Abram builds on popularity of improvement shows
BOSTON -- Norm Abram may be television's most unlikely star.
Instead of Hollywood leading-man looks, the host and master carpenter of "This Old House" and the PBS series "The New Yankee Workshop" has a flannel shirt.
"Those shirts are who he is," said executive producer and director Russell Morash, who first brought Abram into American living rooms nearly 30 years ago.
Abram's easygoing manner and expertise in crafting furniture have earned him the admiration of his peers and recognition from millions of Americans, inspiring amateur woodworkers and dazzling those with no experience.
Leaning on a bench at the neat workshop in suburban Boston, where the tangy scent of paint and adhesives mixes with the sweet smell of sawdust, Abram said he expected "The New Yankee Workshop" to go off the air after a few years. Instead, it recently kicked off its 20th season.
"It just picked up some momentum and it just keep rolling one year after the other," he said. It's now shown on nearly all PBS stations and attracted an average of 1.5 million viewers per week last season.
Abram is stopped by fans at airports, mobbed at trade shows and receives thousands of e-mails from amateurs who send in pictures of their projects inspired by the show. When he brings his mother to the doctor's office, all her doctor wants to talk about is the show, he said. Even children send crayon portraits.
"Norm could be your neighbor or your shop teacher in high school," said Henry Becton Jr., WGBH-TV's former president, who was program manager when "This Old House" got its start. "He's got an avuncular quality, which inspires trust in the audience. And kids pick up on that. They know this is an honest guy."
One man told Abram at a trade show that his wife banned him from watching the show until their toddler son learned his grandfather's name.
"Every time this little boy would hear my voice he'd shout 'Norm!' and go running into the room to watch the show with his father," Abram said.
Abram has kept the show fresh over the years by tackling a range of projects from the simple to the complicated, from the functional to the ornamental. He has built a sailboat, a garden shed, an ornate tallboy, a clock, a variety of chairs, chests and more.

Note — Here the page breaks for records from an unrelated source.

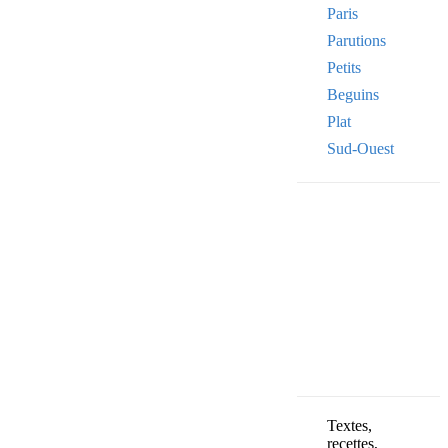
Paris
Parutions
Petits
Beguins
Plat
Sud-Ouest
Your email
VOTRE ADRESSE
OK
Textes,
recettes,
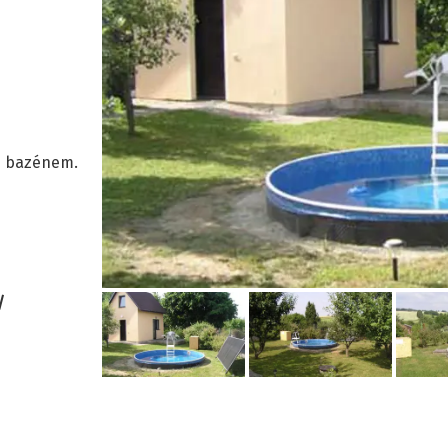
 s bazénem.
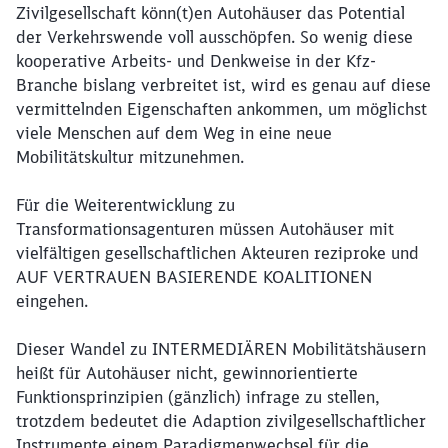
Zivilgesellschaft könn(t)en Autohäuser das Potential
Abbrechen
Weiter
der Verkehrswende voll ausschöpfen. So wenig diese
kooperative Arbeits- und Denkweise in der Kfz-
Branche bislang verbreitet ist, wird es genau auf diese
vermittelnden Eigenschaften ankommen, um möglichst
viele Menschen auf dem Weg in eine neue
Mobilitätskultur mitzunehmen.
Für die Weiterentwicklung zu
Transformationsagenturen müssen Autohäuser mit
vielfältigen gesellschaftlichen Akteuren reziproke und
AUF VERTRAUEN BASIERENDE KOALITIONEN
eingehen.
Dieser Wandel zu INTERMEDIÄREN Mobilitätshäusern
heißt für Autohäuser nicht, gewinnorientierte
Funktionsprinzipien (gänzlich) infrage zu stellen,
trotzdem bedeutet die Adaption zivilgesellschaftlicher
Instrumente einem Paradigmenwechsel für die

"We kind of go on our gut feeling and we've been lucky because we've kind of hit it," he said.
This season Abram tackles the show's most ambitious project: a custom kitchen built entirely in the workshop. The project will take up nine of the season's 13 episodes. No previous project has ever taken more than two episodes.
"The kitchen is the most functional room in a home and kitchen improvements are one of the best investments a homeowner can make," he said, explaining the reasoning behind the project.
Abram takes a visitor on a tour of the kitchen, explaining everything in detail. He doesn't just explain how to do it, but why it is being done, the economy behind it, its practicality, and the materials and tools needed to do the job.
"He's a perfectionist and the audience knows they're seeing quality work," said Tom Silva, the general contractor on "This Old House" who has worked with Abram for about 20 years.
The new season also dips into the archives to update one of the show's most popular projects, an Adirondack chair Abram built in the second season. But even this project has a twist. For the first time he invites a woodworking novice -- the show's production coordinator, Sara Ferguson -- to build an Adirondack chair, table and footrest alongside him.
"To see a woman on the show, trying her hand at it, hopefully other women say 'Wow, if she can do it, I can do it, too,' " Ferguson said.
Building stuff has been virtually a lifelong pursuit for Abram, who was inspired by his father growing up in Milford, a suburb of Boston.
His father was always handy with his tools, and eventually gave up a job as a mechanic in a woolen mill to work as a builder. Abram remembers at age 9 helping his father lay hardwood flooring at a job site one Christmas Eve.
It wasn't long before he was doing his own projects. "I was always playing around with something, I could just get lost for hours in the basement just hacking around with pieces of wood and just using my imagination a little bit," he said.
He worked with his father during summers all through high school and while at the University of Massachusetts, where he took engineering and business classes to complement his craftsman skills.
"My father didn't want me to be in the trades, but I just always had a feeling that I wanted to have a construction business," he said.
If he hadn't, he never would have met Morash.
The two crossed paths while Abram was building a home for a friend of Morash's on Nantucket. Morash was impressed with his work and hired Abram to build a barn on his property.
That gray barn with blue trim stands today as the front end of the workshop.
At that time in the late 1970s, Morash was just formulating the plans for "This Old House." He needed a woodworker, and Abram was the perfect fit.
"We've been working together ever since," said Morash, who was also the man who brought Julia Child and original "Victory Garden" guru Jim Crockett to television.
The three PBS icons share common traits, including the ability to make what seems baffling appear so simple through a step-by-step process.
"Julia and Norm can both think in the abstract," he said. "Julia could taste something in her mind before even making it. Norm can look at a project and figure out the problems ahead of time. That's what makes him so good."